Is there any way to find the function, given only a few points? I know that it is an exponential function, f(x)=ab^x, but I'm not sure what a and b are.
I'm not completely sure I understand, but I'll try to help. Say you're given the points (4,2), and (2, 5). Plug them into your formula as so: (4,2): 2=ab^4 (2,5): 5=ab^2 So then you have a system of two equations: 2=a * b^4 5=a * b^2 You should now be able to solve it, either through substitution or adding the two equations. For the purposes of this example, I'll keep going. Let's look at the second one, which is easier. Isolate any variable (b is easier). A percentage sign is a root sign (%4 would be the square root of four, 3%4 would be the cubed root of 4.) 5=a * b^2 5/a=b^2 %5/%a=b So then you have b relative to a: b is equal to the square root of 5 over a. Substitute this into your other equation. 2=ab^4 2=a * (%5/%a)^4 2=a * 25/a^2 2=25a/a^2 <--simplify by taking out an a from top and bottom 2=25/a a=25/2 Now just plug a into any of your equations, I chose the second one. 5=ab^2 5=(25/2) * b^2 10/25=b^2 <--simplify the left side 2/5=b^2 <--square root both sides b=%2/%5 Tada!

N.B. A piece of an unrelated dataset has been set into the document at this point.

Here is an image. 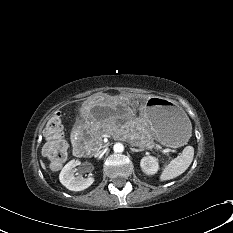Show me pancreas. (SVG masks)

Thanks for trying to help, but its not really what I'm looking for. I should rephrase my problem. I am only given a few points, but I can tell that it is similar to an exponential decay. I have to create a model by creating a similar equation to the given points. Is there a way of doing that?
Mhm. The process is called regression. If you have a set of data points and you know that they are more or less exponential, you can use exponential regression to find an exponential function that will approximate the points. You could do this by hand (trust me, you don't wanna, it would take me a year to explain over the internet) or a calculator (some of the more advanced ones have functions that will calculate the exponential regression for you). Here's an example of linear regression (finding the equation of a line that approximates a set of data points): http://en.wikipedia.org/wiki/Linear_regression The same idea can be applied to exponential regression, simply by taking the log of the y coordinates, finding the linear regression, then exponentiate the equation. If that's way over your head (I didn't explain that very well), ignore this paragraph.
Yay, thanks a lot. Found the equation by using expReg() on my ti-84. Now I just have to finish the paper -_-